Communities won't utilise their assets, so crimes increase
Several communities across Jamaica are not making the best use of their resources, including playing fields, churches and community centres, and one local crime-trend analyst believes this could be contributing to the rise in crime.
A recent Geographical Information System Community Assets Data (GISCAD) survey undertaken by the Violence Prevention Alliance (VPA) and other partners has revealed that resources in several areas across the island are underutilised.
VPA Chair Dr Elizabeth Ward said this could be a contributor to the spiral in crime and violence, especially in rural areas.
In an interview with The Gleaner, she pointed to the worrying murder trend and indicated that several gaps needed to be addressed.
"For example, when we looked at Mt Salem [in Montego Bay] recently, we looked at the assets, which showed us it had 10 bars, 42 commercial centres, 300 derelict buildings, 900 houses, 50 fire hydrants, 401 utility poles, 200 unfinished buildings, 11 schools, 15 restaurants and five playground areas," she said.
"What this data is showing us is that we are not utilising assets in the communities. This data is not fixed because the study is ongoing, but the bottom line is that we have lots of community centres, basketball courts, football fields, churches - all of which are, for the most part, totally underutilised. We have to think of it [as] more than just a football field or a centre, but creating sustainable activities that will assist youth," she declared.
Ward told The Gleaner that the GISCAD study had been going on for the last five years, in more than 50 volatile communities across the island. She indicated that data for the study, which started in Kingston, was also received from Clarendon, St James and Westmoreland.
In the meantime, she expressed disappointment that more was not done to create sustained social-intervention programmes in rural areas, an issue she had raised previously.
In an interview with The Gleaner at the start of the year, Ward had called for more intervention programmes in rural areas.
RENEWED SHIFT NEEDED
Citing St James and Clarendon as areas of concern, Ward had said that over the years, intervention initiatives have been primarily carried out in Kingston communities. She said a renewed shift is needed in other parishes.
"I commend the work that was done last year by the various stakeholders, particularly in the schools. However, we have to sustain them and reduce the failing along the way, because these failures are what feed into the environment, resulting in big problems in areas where they didn't exist. Clarendon and St James are primary examples."

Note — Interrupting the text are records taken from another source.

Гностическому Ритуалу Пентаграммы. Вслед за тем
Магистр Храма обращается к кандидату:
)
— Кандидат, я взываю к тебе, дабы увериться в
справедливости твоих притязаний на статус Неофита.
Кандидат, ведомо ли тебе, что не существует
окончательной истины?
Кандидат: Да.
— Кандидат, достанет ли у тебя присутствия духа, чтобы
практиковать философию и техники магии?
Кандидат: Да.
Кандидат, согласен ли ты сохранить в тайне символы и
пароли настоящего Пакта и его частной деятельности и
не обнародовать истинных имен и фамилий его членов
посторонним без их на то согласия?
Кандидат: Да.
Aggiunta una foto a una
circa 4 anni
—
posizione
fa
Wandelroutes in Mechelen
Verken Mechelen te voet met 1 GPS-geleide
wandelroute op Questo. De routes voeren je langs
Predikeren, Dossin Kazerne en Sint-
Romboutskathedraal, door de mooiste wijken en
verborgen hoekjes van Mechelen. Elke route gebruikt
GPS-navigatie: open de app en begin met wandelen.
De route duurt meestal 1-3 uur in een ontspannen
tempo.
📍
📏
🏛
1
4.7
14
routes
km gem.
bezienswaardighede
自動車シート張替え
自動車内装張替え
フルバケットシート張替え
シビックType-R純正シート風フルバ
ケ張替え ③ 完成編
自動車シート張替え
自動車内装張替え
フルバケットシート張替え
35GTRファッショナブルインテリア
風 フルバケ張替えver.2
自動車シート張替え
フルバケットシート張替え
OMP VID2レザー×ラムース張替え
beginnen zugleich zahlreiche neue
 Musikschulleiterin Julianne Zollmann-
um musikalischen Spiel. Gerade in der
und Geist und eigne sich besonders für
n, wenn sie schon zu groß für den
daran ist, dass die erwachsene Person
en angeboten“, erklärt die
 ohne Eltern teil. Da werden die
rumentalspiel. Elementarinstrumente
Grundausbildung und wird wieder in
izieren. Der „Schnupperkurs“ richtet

Making reference to reports which showed that more than 200 persons have been murdered in St James this year, she said as the country braced for 2016, a holistic approach was needed to tackle crime and violence in Jamaica.

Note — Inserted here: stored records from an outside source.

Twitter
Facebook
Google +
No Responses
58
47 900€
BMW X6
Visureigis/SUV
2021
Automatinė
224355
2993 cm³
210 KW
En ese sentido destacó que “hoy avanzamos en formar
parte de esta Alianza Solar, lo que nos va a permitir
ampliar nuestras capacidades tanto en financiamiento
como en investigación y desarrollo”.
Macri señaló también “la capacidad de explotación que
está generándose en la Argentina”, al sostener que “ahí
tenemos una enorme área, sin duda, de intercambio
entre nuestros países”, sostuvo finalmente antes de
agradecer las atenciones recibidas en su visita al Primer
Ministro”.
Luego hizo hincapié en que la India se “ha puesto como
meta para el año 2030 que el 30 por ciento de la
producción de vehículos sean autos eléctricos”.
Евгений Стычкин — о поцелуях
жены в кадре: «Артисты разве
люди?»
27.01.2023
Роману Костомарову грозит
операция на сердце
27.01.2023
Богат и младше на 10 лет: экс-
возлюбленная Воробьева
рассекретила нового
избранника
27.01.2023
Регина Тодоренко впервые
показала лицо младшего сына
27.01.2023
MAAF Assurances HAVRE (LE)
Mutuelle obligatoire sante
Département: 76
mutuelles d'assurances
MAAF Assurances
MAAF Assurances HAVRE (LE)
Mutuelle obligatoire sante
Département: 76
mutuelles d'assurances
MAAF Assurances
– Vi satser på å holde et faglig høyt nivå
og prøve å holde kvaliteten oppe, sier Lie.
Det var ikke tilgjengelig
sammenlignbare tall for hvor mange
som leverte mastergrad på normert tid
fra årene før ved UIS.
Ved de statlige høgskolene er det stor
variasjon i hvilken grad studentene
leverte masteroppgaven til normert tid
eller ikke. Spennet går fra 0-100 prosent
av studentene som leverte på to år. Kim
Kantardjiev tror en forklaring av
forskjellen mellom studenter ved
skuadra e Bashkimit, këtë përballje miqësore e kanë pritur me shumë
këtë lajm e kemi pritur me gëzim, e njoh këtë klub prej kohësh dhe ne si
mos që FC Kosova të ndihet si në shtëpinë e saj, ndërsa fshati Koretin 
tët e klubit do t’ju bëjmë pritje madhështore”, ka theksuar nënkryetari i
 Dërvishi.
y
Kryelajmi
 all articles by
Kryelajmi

"We weren't surprised at this because the numbers were showing that there was a rural spread," she said.
"There needs to be firm policing, but we don't need harsh policing, and we have to have effective social interventions. The thing is it's not simply a parenting programme or a football programme. There has to be something comprehensive that understands the issues involved and something that leads to an alternative pathway for our youths," Ward charged.
According to the latest Periodic Serious and Violent Crime Review compiled by the Jamaica Constabulary Force, 203 persons have been reported killed in St James between January 1 and the weekend of December 11. This is a 34 per cent jump when compared with the 151 murders recorded for the corresponding period last year.
Since the start of the year and up to last Saturday, the police had recorded 1,192 murders islandwide, a 20 per cent increase when compared with the 967 reported over the corresponding period last year. There have been 677 murders in rural parishes, while 483 were recorded in the Kingston Metropolitan Area.